Una noche en el hospital, en 2023, tras haber sido ingresado por un trastorno de estrés postraumático, vi un documental en el que el psicoterapeuta estadounidense Phil Stutz hablaba de tres verdades fundamentales que deben aceptar las personas que luchan contra problemas de salud mental: que la vida puede estar llena de dolor, llena de cambios, y que vivir con estas cosas requiere un trabajo constante.
Estaba agotado de sufrir. Pero también estaba dispuesto a hacer todo lo posible para encontrar la paz mental. La felicidad vino después.
En la práctica
¿Qué hice? Muchas cosas sencillas al principio.
Escribía una lista de agradecimientos cada mañana. Mi recuento diario de lo bueno que hay en mi vida. Leo más poesía porque me tranquiliza. Di largos paseos con el perro por el río Támesis y el parque de Richmond. Incluso empecé a meditar, un milagro para un hombre que rara vez podía permanecer sentado más de cinco minutos. Fui más al cine. Hice sencillas tareas domésticas. No los cameos en la cocina de días pasados, sino limpiar, lavar, cocinar y pagar las facturas con regularidad. Maravilla de maravillas, ¡podía hacerlo!
Dediqué más tiempo a la amistad. Y para el amor, de las personas que más me importaban. Escuché donde antes quizá sólo había pontificado. Me esforcé por callarme cuando alguien quería expresar un resentimiento, en lugar de dejar que los hábitos infantiles de estar a la defensiva se apoderaran de mí.

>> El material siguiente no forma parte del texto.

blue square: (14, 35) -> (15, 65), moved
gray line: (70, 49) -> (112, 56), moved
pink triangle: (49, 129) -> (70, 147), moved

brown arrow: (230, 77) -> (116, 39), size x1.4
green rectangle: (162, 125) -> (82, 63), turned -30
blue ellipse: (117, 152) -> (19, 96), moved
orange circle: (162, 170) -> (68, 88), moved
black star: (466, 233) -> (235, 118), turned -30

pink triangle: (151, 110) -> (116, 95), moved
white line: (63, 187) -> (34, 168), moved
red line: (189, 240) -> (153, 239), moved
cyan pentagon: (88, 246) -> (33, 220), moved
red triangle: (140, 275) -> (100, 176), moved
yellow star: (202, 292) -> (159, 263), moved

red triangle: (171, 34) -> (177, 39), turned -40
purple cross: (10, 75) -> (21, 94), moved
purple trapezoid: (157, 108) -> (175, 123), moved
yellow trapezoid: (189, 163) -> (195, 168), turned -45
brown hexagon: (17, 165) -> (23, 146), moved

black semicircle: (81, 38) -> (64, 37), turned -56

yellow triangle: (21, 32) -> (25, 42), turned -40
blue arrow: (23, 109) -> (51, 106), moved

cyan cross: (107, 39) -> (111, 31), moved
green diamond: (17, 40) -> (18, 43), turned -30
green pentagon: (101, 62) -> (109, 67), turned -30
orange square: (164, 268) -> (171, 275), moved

Me ofrecí a ayudar a otros que lo estaban pasando mal. Los que se están recuperando de una adicción conocen la máxima sobre la sobriedad: “Para conservarla hay que regalarla”. Lo mismo ocurre con la felicidad.

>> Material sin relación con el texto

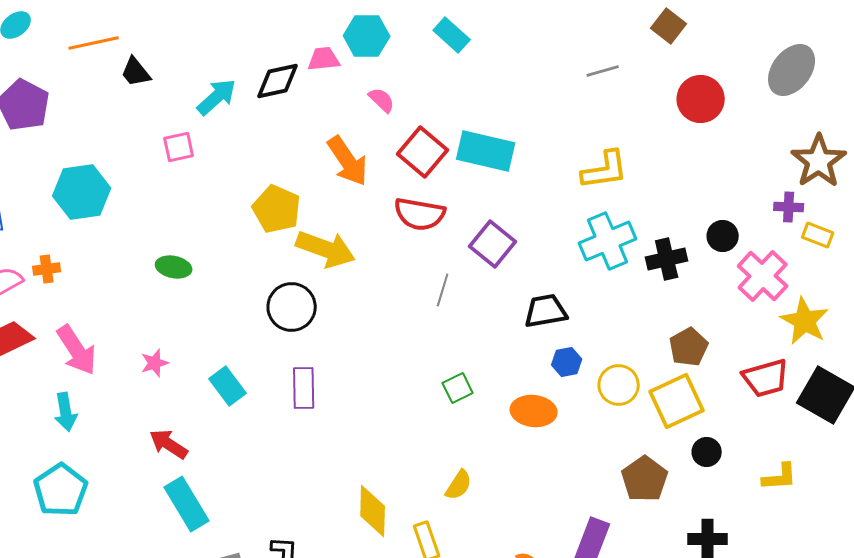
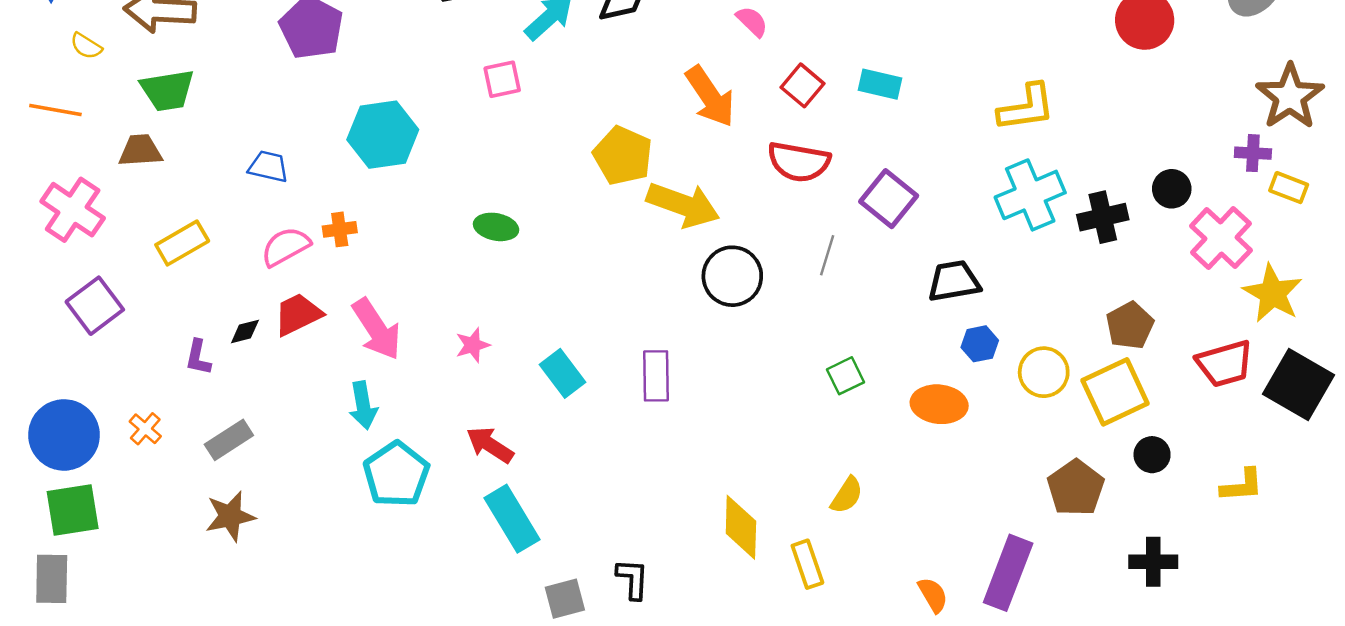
cyan rectangle: (486, 151) -> (880, 84), size x0.6
red square: (423, 152) -> (802, 85), size x0.7
black circle: (292, 307) -> (732, 276), moved
cyan pentagon: (61, 490) -> (396, 474), moved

El filósofo finlandés Frank Martela, de la Universidad de Aalta, propone actos de bondad como parte de la solución. Da la casualidad de que Finlandia ocupa el primer puesto en el Índice Mundial de Felicidad. “Conecta con los demás y conecta contigo mismo”, dice.

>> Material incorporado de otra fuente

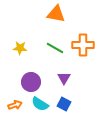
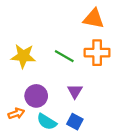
orange triangle: (56, 14) -> (94, 19), moved
yellow star: (20, 48) -> (23, 56), size x1.5
orange arrow: (15, 105) -> (16, 114), moved

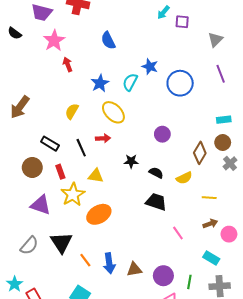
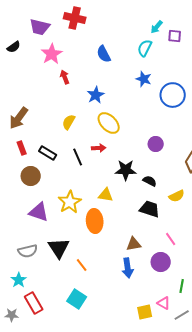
black semicircle: (15, 33) -> (14, 47), turned -72
cyan semicircle: (130, 82) -> (145, 48), moved
black star: (131, 161) -> (126, 170), size x1.5
red rectangle: (60, 172) -> (22, 148), moved
yellow triangle: (96, 176) -> (106, 195), moved
yellow semicircle: (184, 178) -> (177, 196), moved
orange ellipse: (99, 214) -> (95, 221), turned -65
gray semicircle: (29, 246) -> (28, 251), turned 36
blue arrow: (109, 263) -> (128, 268), moved
brown triangle: (134, 269) -> (134, 244), moved
purple circle: (163, 276) -> (161, 262), moved
cyan star: (15, 284) -> (19, 280), moved

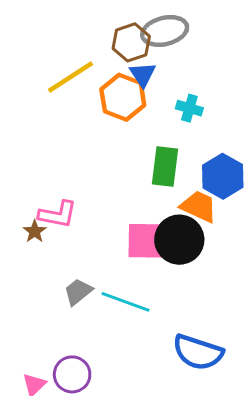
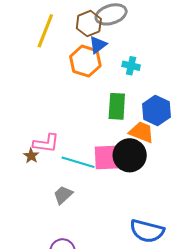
blue triangle: (143, 74) -> (98, 45), turned 30
yellow line: (71, 77) -> (45, 31), moved, turned -32
cyan line: (126, 302) -> (78, 162), moved

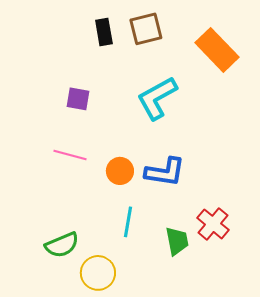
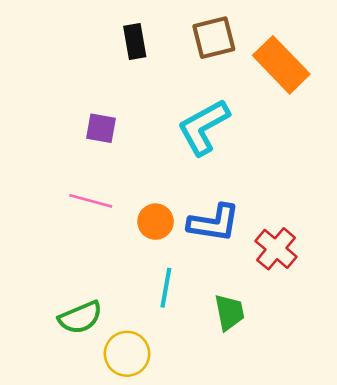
brown square: (146, 29) -> (214, 38), moved
red cross: (213, 224) -> (276, 249), moved

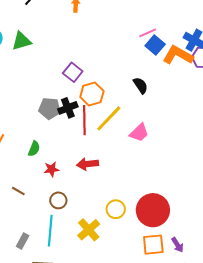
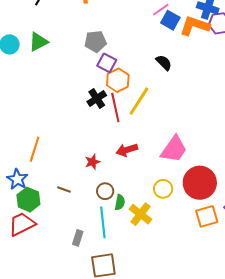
purple square: (73, 72) -> (107, 63), moved
gray pentagon: (50, 108) -> (95, 41), moved
pink trapezoid: (139, 133) -> (174, 149), moved, size x1.4
green semicircle: (34, 149) -> (120, 202), moved

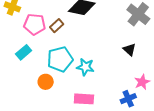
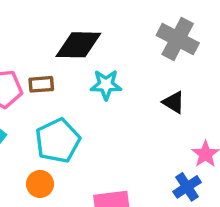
brown rectangle: (57, 26) -> (41, 84), turned 48
cyan star: (85, 67) -> (106, 85), moved

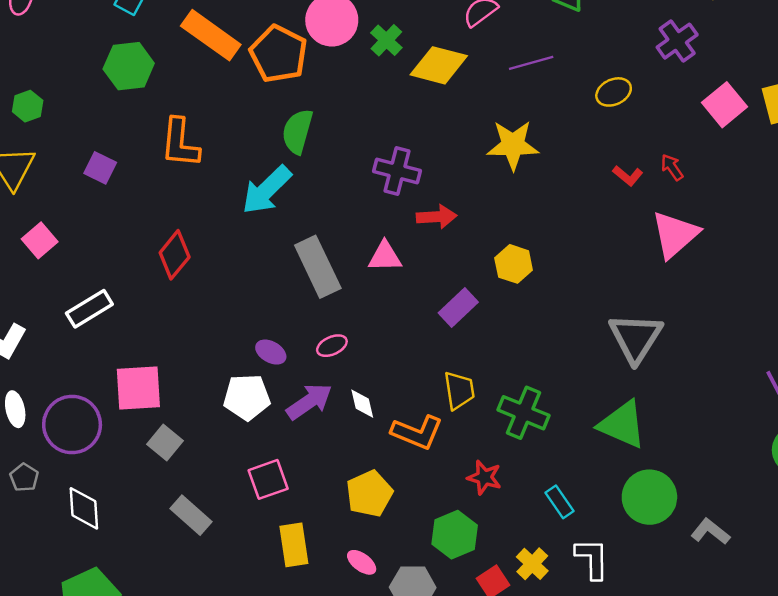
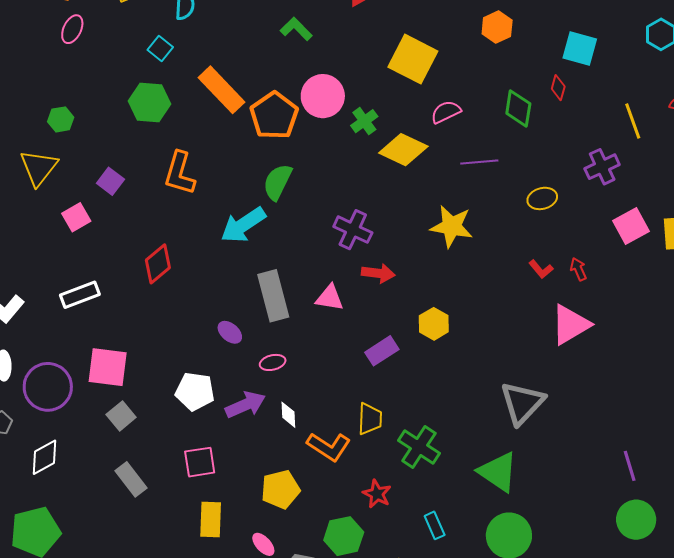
pink square: (40, 240) -> (76, 217), moved
purple ellipse: (271, 352) -> (230, 332), moved
white diamond: (84, 508) -> (44, 457), turned 54

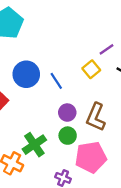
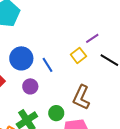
purple circle: (67, 113) -> (30, 86), moved

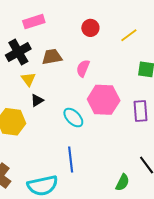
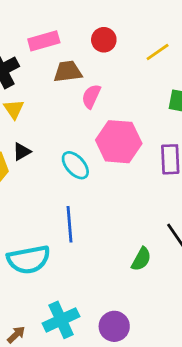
pink rectangle: (34, 22) -> (44, 41), moved
brown trapezoid: (52, 57) -> (68, 71), moved
black triangle: (37, 100) -> (22, 152), moved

Y agrega: “Conecta con los demás a través de las relaciones sociales… haciendo cosas buenas a otras personas, contribuyendo con tu trabajo o con pequeños actos de amabilidad”.
Un viejo y maravilloso amigo mío, Gordon Duncan, consejero en adicciones, fue el primero que me advirtió de que tenía mucha rabia acumulada en mi interior, y que eso me llevaba a la bebida y a la depresión. Tuvimos muchos desencuentros las primeras semanas que nos conocimos, pero con el tiempo nos convertimos en mejores amigos.
Cuando agonizaba en el hospital, un día lo visité y vi que había entrado en coma. Ninguno de los dos éramos especialmente religiosos, pero le susurré al oído una oración muy querida por los dos:
Dios me conceda la serenidad para aceptar las cosas que no puedo cambiar.
El valor de cambiar las cosas que puedo.
Y la sabiduría para saber la diferencia.
No sé si pudo oírme. Sospecho que probablemente no. Pero recordé algo que solía decirme cuando me adentraba en las profundidades. “Eres más fuerte de lo que crees, hijo. Más fuerte de lo que crees”.
Lo transmito a todos los que sufren en sus mentes. Para mí, sé que las cosas pueden cambiar rápidamente. No hay garantías. Ni de felicidad ni de nada. Pero lo acepto.
El escritor estadounidense Raymond Carver, que sobrevivió al alcoholismo para escribir algunos de los poemas más hermosos sobre el dolor y la felicidad, dejó un breve poema antes de morir de cáncer, con sólo 50 años. Era su epitafio, y creo que resume toda la búsqueda de la felicidad.
¿Y conseguiste lo que que querías de esta vida, aún así?
Lo hice.
¿Y qué querías?
Llamarme amado, sentirme amado en la tierra.
Mañana me despertaré y me alegraré de abrir las cortinas, de tomar café y de pensar en los que quiero, que están cerca y lejos. Y luego volveré al trabajo, al verdadero trabajo profundo que se realiza cada día.